A hundred-thousand calculations per pixel or 10 billion per image
Not surprisingly, the concepts and maths that are the foundation of the DPM are highly complex. But they make the DPM robust when dealing with viewing angles, different scales, cluttered fields of view, and other visual noise that would confound other algorithms. After the software is trained, which consists of showing the model about 1,000 objects in order to learn that particular class of objects, it can identify complex objects with a high rate of accuracy. As long as you don’t need to do it quickly, that is.
Running DPM is highly compute-intensive. Each pixel requires about 100,000 floating-point operations, 10,000 reads from memory and 1,000 floating-point values stored. A VGA image consumes 10 billion floating-point ops, loads a billion floats and stores 100 million. For more context, using the LINPACK benchmark as a metric, an iPad 2 can crank out 1.65 billion floating-point ops a second, while a middling desktop i5 system can drive around 40. So while it’s compute-intensive, it’s not insurmountable.

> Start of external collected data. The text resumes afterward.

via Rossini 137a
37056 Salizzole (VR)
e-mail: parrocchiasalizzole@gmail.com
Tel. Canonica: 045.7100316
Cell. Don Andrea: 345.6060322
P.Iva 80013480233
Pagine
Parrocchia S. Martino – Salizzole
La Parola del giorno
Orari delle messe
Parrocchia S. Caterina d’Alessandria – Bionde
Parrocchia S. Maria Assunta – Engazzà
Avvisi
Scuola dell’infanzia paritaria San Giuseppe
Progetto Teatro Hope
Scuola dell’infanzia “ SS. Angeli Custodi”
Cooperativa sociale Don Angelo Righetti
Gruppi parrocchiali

Not insurmountable, that is, unless you’re talking about high-definition images, which would ramp up the number of compute operations by at least a factor of four. Or if you’re using a lot of object classes or trying to identify many different objects in the same image. This can increase computational intensity by orders of magnitude, taking it out of realm of problems that can be easily handled with small systems.

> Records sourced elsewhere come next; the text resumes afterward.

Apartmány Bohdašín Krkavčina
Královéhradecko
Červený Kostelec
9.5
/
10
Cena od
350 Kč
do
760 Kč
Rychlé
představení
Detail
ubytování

To speed up the process and bring it to real time, the iRobot guys looked at various accelerators, specifically graphics processors, FPGAs and DSPs. Their goal was to identify which components offered the best efficiency per watt and efficiency per watt gain over time - and found that all three technologies were in the same ballpark.
But the programmers opted for GPUs because, for them, the chips were easier to develop for than FPGAs and DSPs, as the team was comfortable writing C++ code and compiling it for Nvidia's CUDA system.

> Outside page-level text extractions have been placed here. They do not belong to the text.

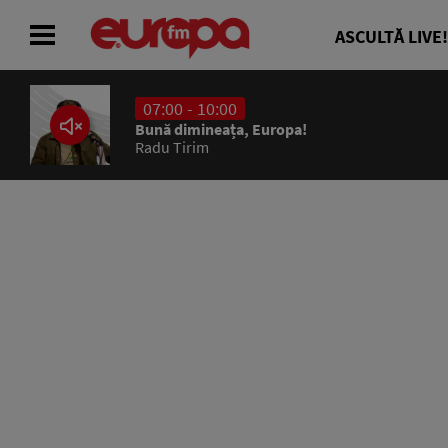
ASCULTĂ LIVE!
07:00 - 10:00
ACASĂ
Bună dimineața, Europa!
Radu Tirim
ȘTIRI
RADIO
CONCURSURI
PODCAST
ASCULTĂ LIVE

In their implementation, they ran almost every function in the GPU, using the CPU primarily for inputting and transferring the image entirely to the GPU. Their first attempt, using 20 different object classes, benchmarked at 1.5 seconds, which was 40-times faster than their CPU-only implementation. However, it was a disappointment when compared with what the CPU+GPU hardware could potentially deliver, at only 6 per cent memory efficiency and 3 per cent computational efficiency. So, back to the drawing board to see what could be done.
The first task was to optimise the kernel and reduce kernel calls – which paid off in a big way. Memory efficiency was increased to 22 per cent of potential, and computational efficiency more than tripled to 10 per cent. Overall, these optimisations dropped the time to identify 20 classes of objects from 1.5 seconds to 0.6 seconds, a near three-times improvement relative to their first GPU effort, but 100-times faster than what they could do with CPUs alone.
To drive home the real time part of the their achievement, the iRobot folks showed a video of an experiment in which objects were placed in front of a camera attached to a laptop – not just any laptop, but an Alienware equipped with dual Nvidia GeForce GTX 580M GPUs. The system worked very quickly, identifying model cars, planes, and other objects often before they were completely out of the hand of the experimenter.
Using iRobot's research to search and destroy… household clutter
The system could also identify disparate items, such as tubes of crisps and bog roll, when they were placed in cluttered backgrounds, and could correctly identify an object despite seeing only part of it (such as the legs and torso of a horse). Compound objects, like a horse and rider, were also quickly labeled.
It’s a great demonstration of just how far machine vision has come. There are many applications for this kind of technology, particularly when it can be accomplished in real time, as demonstrated by iRobot in its GTC 2013 session. It’s far more important and potentially life-changing than the ability to identify Pringles and toilet paper, of course. It would increase point-of-sale accuracy and speed by identifying items at the checkout that aren’t easily bar coded or scanned, or don’t have RFID chips. Plus it could allow very fast tracking or sorting of objects speeding by on a conveyor belt in a warehouse, while allowing haphazard item placement. ®